WASHINGTON — How would you like to have New Year’s Eve on a Saturday every single year?
It’s just one possible benefit touted by a pair of Johns Hopkins researchers who say the calendar should change and the world should get rid of time zones.
Astrophysicist Richard Henry and economist Steve Hanke say their calendar would not only be convenient, it would save money.
That’s because with balanced quarters of the year based on two 30-day months, followed by one 31-day month, complicated calculations of how much interest you owe or the bank owes you, could get a lot simpler.
The calendar also would eliminate the need to rejigger school and work calendars each year since weekends and public holidays would always fall on the same dates.
The calendar keeps the same names for the 12 months, but some end up with a different number of days.
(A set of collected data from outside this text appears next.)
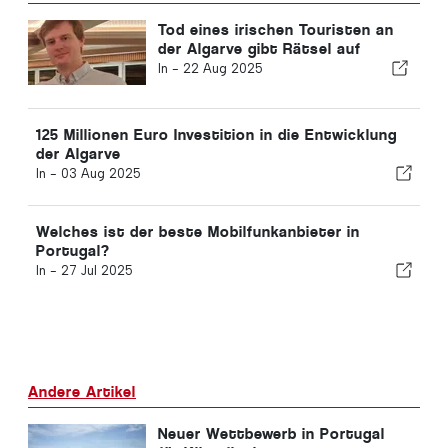
Tod eines irischen Touristen an
der Algarve gibt Rätsel auf
In -
22 Aug 2025
125 Millionen Euro Investition in die Entwicklung
der Algarve
In -
03 Aug 2025
Welches ist der beste Mobilfunkanbieter in
Portugal?
In -
27 Jul 2025
Andere Artikel
Neuer Wettbewerb in Portugal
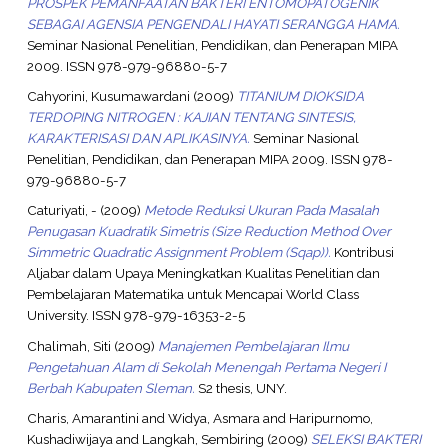
PROSPEK PEMANFAATAN BAKTERI ENTOMOPATOGENIK
SEBAGAI AGENSIA PENGENDALI HAYATI SERANGGA HAMA.
Seminar Nasional Penelitian, Pendidikan, dan Penerapan MIPA
2009. ISSN 978-979-96880-5-7
Cahyorini, Kusumawardani
(2009)
TITANIUM DIOKSIDA
TERDOPING NITROGEN : KAJIAN TENTANG SINTESIS,
KARAKTERISASI DAN APLIKASINYA.
Seminar Nasional
Penelitian, Pendidikan, dan Penerapan MIPA 2009. ISSN 978-
979-96880-5-7
Caturiyati, -
(2009)
Metode Reduksi Ukuran Pada Masalah
Penugasan Kuadratik Simetris (Size Reduction Method Over
Simmetric Quadratic Assignment Problem (Sqap)).
Kontribusi
Aljabar dalam Upaya Meningkatkan Kualitas Penelitian dan
Pembelajaran Matematika untuk Mencapai World Class
University. ISSN 978-979-16353-2-5
Chalimah, Siti
(2009)
Manajemen Pembelajaran Ilmu
Pengetahuan Alam di Sekolah Menengah Pertama Negeri I
Berbah Kabupaten Sleman.
S2 thesis, UNY.
Charis, Amarantini
and
Widya, Asmara
and
Haripurnomo,
Kushadiwijaya
and
Langkah, Sembiring
(2009)
SELEKSI BAKTERI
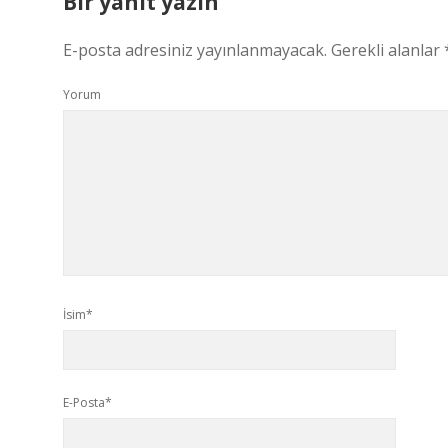
Bir yanıt yazın
E-posta adresiniz yayınlanmayacak.
Gerekli alanlar
Yorum
İsim*
E-Posta*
There would be a leap week every few years at the end of December, rather than a leap year every four years in February.
In their article in January’s issue of “Global Asia,” the researchers also advocate for using just one time and date for the whole world based on Universal Time, formerly Greenwich Mean Time. That would eliminate time zones and might take some getting used to. If you wake up at 6 a.m. now, the clock would read 11 a.m under the researchers’ idea.
The Gregorian Calendar now used started in 1582. It adjusted the calendar said to be instituted by Julius Caesar in 46 BCE.